** ASSIGNED TASK **
From the entries below, print exactly the span beginning with the line holding "b) betroffene Person" and ending with the line holding "personalas@gsc.lt", endpoints included, and skip any pictures.
Top of EXERCISE DATA
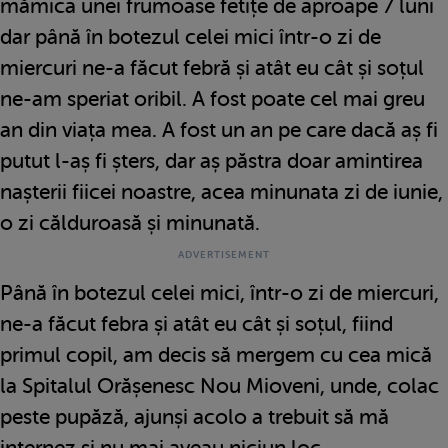
mămica unei frumoase fetițe de aproape 7 luni
dar până în botezul celei mici într-o zi de
miercuri ne-a făcut febră și atât eu cât și soțul
ne-am speriat oribil. A fost poate cel mai greu
an din viața mea. A fost un an pe care dacă aș fi
putut l-aș fi șters, dar aș păstra doar amintirea
nașterii fiicei noastre, acea minunata zi de iunie,
o zi călduroasă și minunată.
Până în botezul celei mici, într-o zi de miercuri,
ne-a făcut febra și atât eu cât și soțul, fiind
primul copil, am decis să mergem cu cea mică
la Spitalul Orășenesc Nou Mioveni, unde, colac
peste pupăză, ajunși acolo a trebuit să mă
internez și nu mai aveau niciun loc.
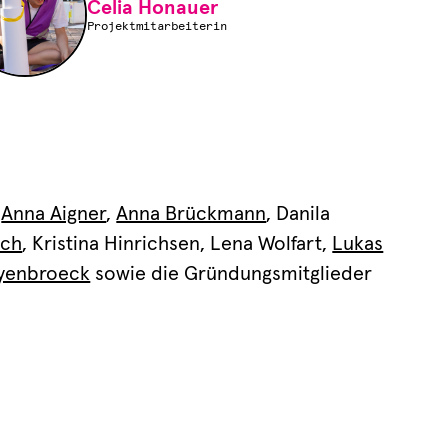
Celia Honauer
Projektmitarbeiterin
,
Anna Aigner
,
Anna Brückmann
, Danila
ach
, Kristina Hinrichsen, Lena Wolfart,
Lukas
yenbroeck
sowie die Gründungsmitglieder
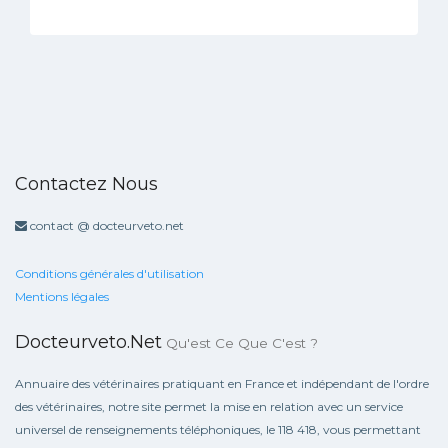
Contactez Nous
contact @ docteurveto.net
Conditions générales d'utilisation
Mentions légales
Docteurveto.net
Qu'est Ce Que C'est ?
Annuaire des vétérinaires pratiquant en France et indépendant de l'ordre
des vétérinaires, notre site permet la mise en relation avec un service
universel de renseignements téléphoniques, le 118 418, vous permettant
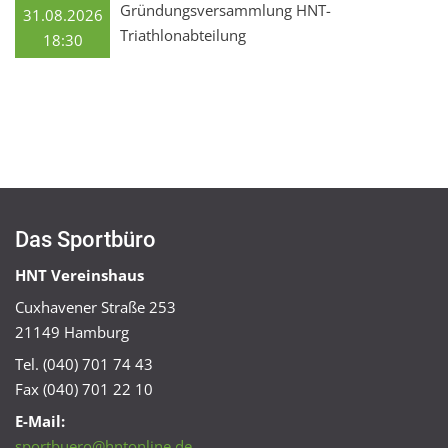
Gründungsversammlung HNT-
31.08.2026
Triathlonabteilung
18:30
Das Sportbüro
HNT Vereinshaus
Cuxhavener Straße 253
21149 Hamburg
Tel. (040) 701 74 43
Fax (040) 701 22 10
E-Mail:
sportbuero@hntonline.de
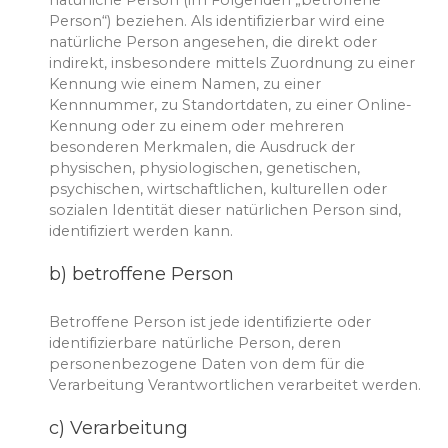
natürliche Person (im Folgenden „betroffene
Person“) beziehen. Als identifizierbar wird eine
natürliche Person angesehen, die direkt oder
indirekt, insbesondere mittels Zuordnung zu einer
Kennung wie einem Namen, zu einer
Kennnummer, zu Standortdaten, zu einer Online-
Kennung oder zu einem oder mehreren
besonderen Merkmalen, die Ausdruck der
physischen, physiologischen, genetischen,
psychischen, wirtschaftlichen, kulturellen oder
sozialen Identität dieser natürlichen Person sind,
identifiziert werden kann.
b) betroffene Person
Betroffene Person ist jede identifizierte oder
identifizierbare natürliche Person, deren
personenbezogene Daten von dem für die
Verarbeitung Verantwortlichen verarbeitet werden.
c) Verarbeitung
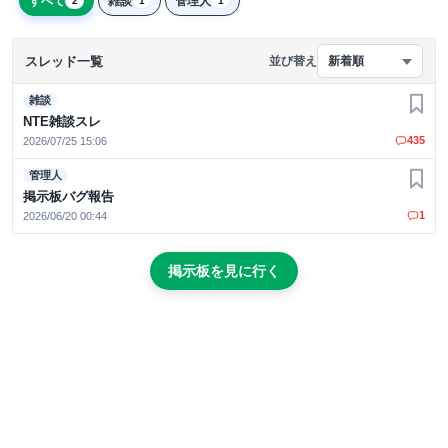
すべて
雑談
管理人
2
1
1
スレッド一覧
並び替え
新着順
雑談
お気
NTE雑談スレ
435
2026/07/25 15:06
管理人
お気
掲示板バグ報告
1
2026/06/20 00:44
掲示板を見に行く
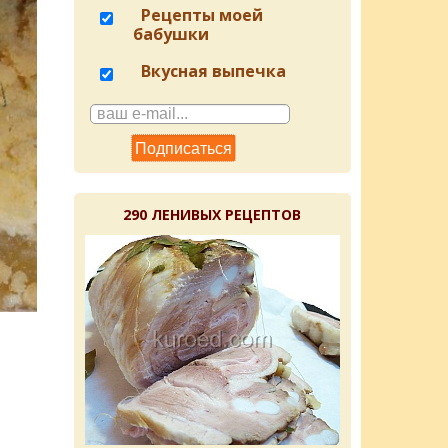
Рецепты моей
бабушки
Вкусная выпечка
290 ЛЕНИВЫХ РЕЦЕПТОВ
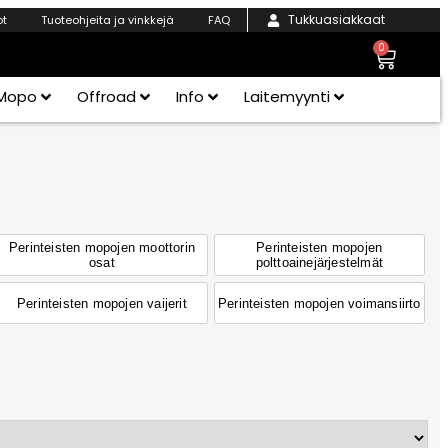
Tukkuasiakkaat
ot
Tuoteohjeita ja vinkkejä
FAQ
0
Mopo
Offroad
Info
Laitemyynti
Perinteisten mopojen moottorin
Perinteisten mopojen
osat
polttoainejärjestelmät
Perinteisten mopojen vaijerit
Perinteisten mopojen voimansiirto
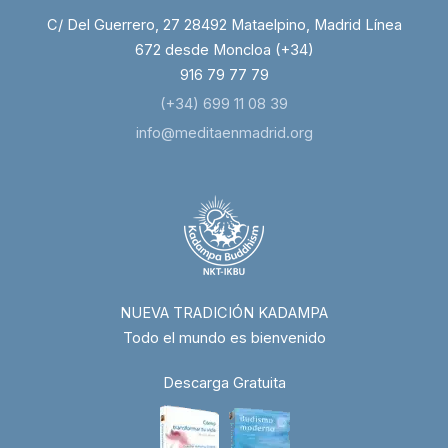
C/ Del Guerrero, 27 28492 Mataelpino, Madrid Línea
672 desde Moncloa (+34)
916 79 77 79
(+34) 699 11 08 39
info@meditaenmadrid.org
NUEVA TRADICIÓN KADAMPA
Todo el mundo es bienvenido
Descarga Gratuita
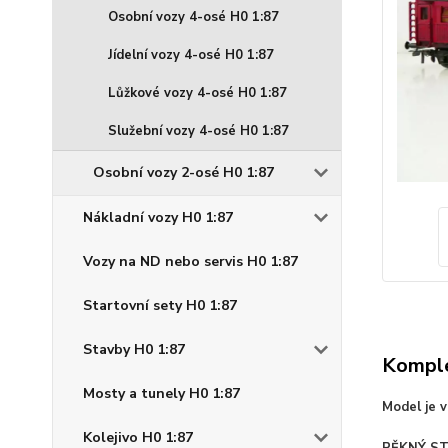
Osobní vozy 4-osé H0 1:87
Jídelní vozy 4-osé H0 1:87
Lůžkové vozy 4-osé H0 1:87
Služební vozy 4-osé H0 1:87
Osobní vozy 2-osé H0 1:87
Nákladní vozy H0 1:87
Vozy na ND nebo servis H0 1:87
Startovní sety H0 1:87
Stavby H0 1:87
Komple
Mosty a tunely H0 1:87
Model je 
Kolejivo H0 1:87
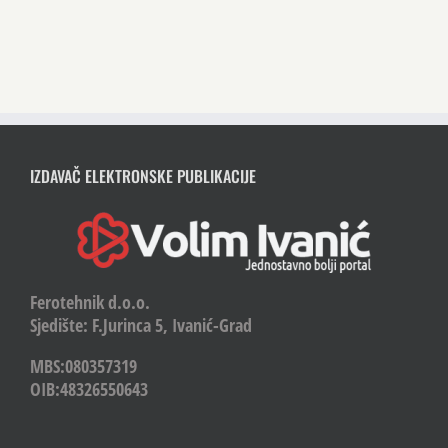
IZDAVAČ ELEKTRONSKE PUBLIKACIJE
Ferotehnik d.o.o.
Sjedište: F.Jurinca 5, Ivanić-Grad
MBS:080357319
OIB:48326550643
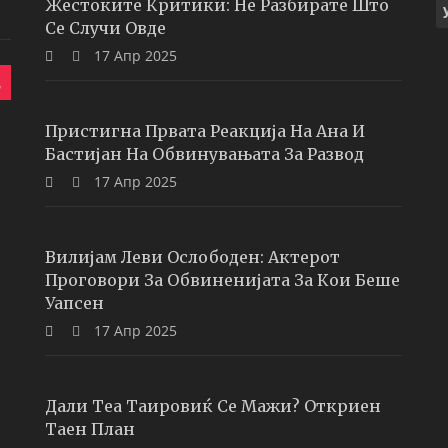
Жестоките Критики: Не Разбирате Што
Се Случи Овде
17 Апр 2025
Пристигна Првата Реакција На Ана И
Бастијан На Обвинувањата За Развод
17 Апр 2025
Вилијам Леви Ослободен: Актерот
Проговори За Обвиненијата За Кои Беше
Уапсен
17 Апр 2025
Дали Теа Таировиќ Се Мажи? Откриен
Таен План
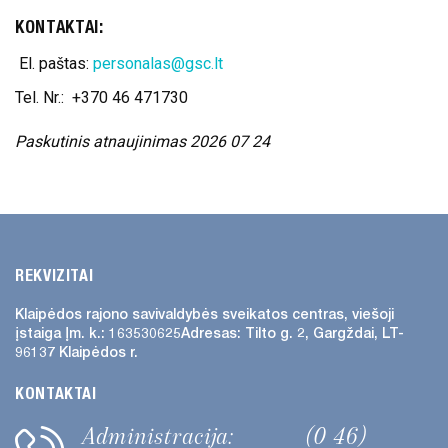
KONTAKTAI:
El. paštas:
personalas@gsc.lt
Tel. Nr.: +370 46 471730
Paskutinis atnaujinimas 2026 07 24
REKVIZITAI
Klaipėdos rajono savivaldybės
sveikatos centras, viešoji
įstaiga
Įm. k.: 163530625
Adresas:
Tilto g. 2, Gargždai, LT-
96137 Klaipėdos r.
KONTAKTAI
Administracija:
(0 46)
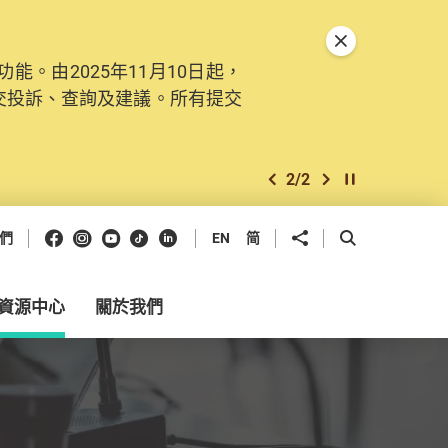
關閉特別通告
。由2025年11月10日起，
交投訴、查詢及建議。所有提交
2
/
2
上一個
下一個
開始/暫停幻燈
Facebook
Instagram
Youtube
抖音
領英
分享到
開啟搜尋框
們
EN
简
資源中心
關於我們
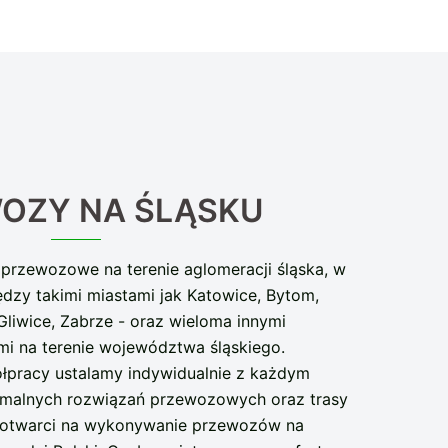
OZY NA ŚLĄSKU
przewozowe na terenie aglomeracji śląska, w
dzy takimi miastami jak Katowice, Bytom,
liwice, Zabrze - oraz wieloma innymi
i na terenie województwa śląskiego.
łpracy ustalamy indywidualnie z każdym
ymalnych rozwiązań przewozowych oraz trasy
e otwarci na wykonywanie przewozów na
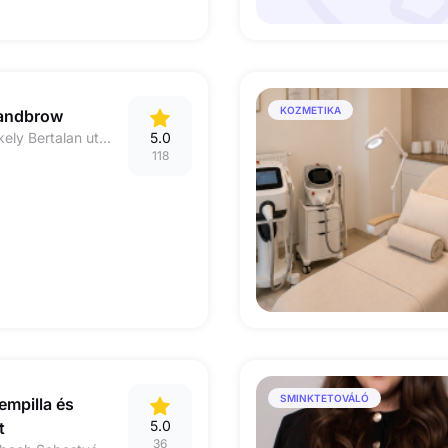
KOZMETIKA
andbrow
Budapest 1063 Székely Bertalan utca 10
5.0
118
SMINKTETOVÁLÓ
empilla és
5.0
t
36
Bottom of EXERCISE DATA
** SOLUTION TO THIS TASK **
b) betroffene Person
Betroffene Person ist jede identifizierte oder
identifizierbare natürliche Person, deren
personenbezogene Daten von dem für die
Verarbeitung Verantwortlichen verarbeitet werden.
c) Verarbeitung
すべて
雑談
管理人
2
1
1
スレッド一覧
並び替え
新着順
雑談
お気
NTE雑談スレ
435
2026/07/25 15:06
管理人
お気
掲示板バグ報告
1
2026/06/20 00:44
掲示板を見に行く
Рецепты моей
бабушки
Вкусная выпечка
290 ЛЕНИВЫХ РЕЦЕПТОВ
Tukkuasiakkaat
ot
Tuoteohjeita ja vinkkejä
FAQ
0
Mopo
Offroad
Info
Laitemyynti
Perinteisten mopojen moottorin
Perinteisten mopojen
osat
polttoainejärjestelmät
Perinteisten mopojen vaijerit
Perinteisten mopojen voimansiirto
C/ Del Guerrero, 27 28492 Mataelpino, Madrid Línea
672 desde Moncloa (+34)
916 79 77 79
(+34) 699 11 08 39
info@meditaenmadrid.org
NUEVA TRADICIÓN KADAMPA
Todo el mundo es bienvenido
Descarga Gratuita
Osobní vozy 4-osé H0 1:87
Jídelní vozy 4-osé H0 1:87
Lůžkové vozy 4-osé H0 1:87
Služební vozy 4-osé H0 1:87
Osobní vozy 2-osé H0 1:87
Nákladní vozy H0 1:87
Vozy na ND nebo servis H0 1:87
Startovní sety H0 1:87
Stavby H0 1:87
Komple
Mosty a tunely H0 1:87
Model je 
Kolejivo H0 1:87
IZDAVAČ ELEKTRONSKE PUBLIKACIJE
Ferotehnik d.o.o.
Sjedište: F.Jurinca 5, Ivanić-Grad
MBS:080357319
OIB:48326550643
Жестоките Критики: Не Разбирате Што
Се Случи Овде
17 Апр 2025
Пристигна Првата Реакција На Ана И
Бастијан На Обвинувањата За Развод
17 Апр 2025
Вилијам Леви Ослободен: Актерот
Проговори За Обвиненијата За Кои Беше
Уапсен
17 Апр 2025
Дали Теа Таировиќ Се Мажи? Откриен
Таен План
KONTAKTAI:
El. paštas:
personalas@gsc.lt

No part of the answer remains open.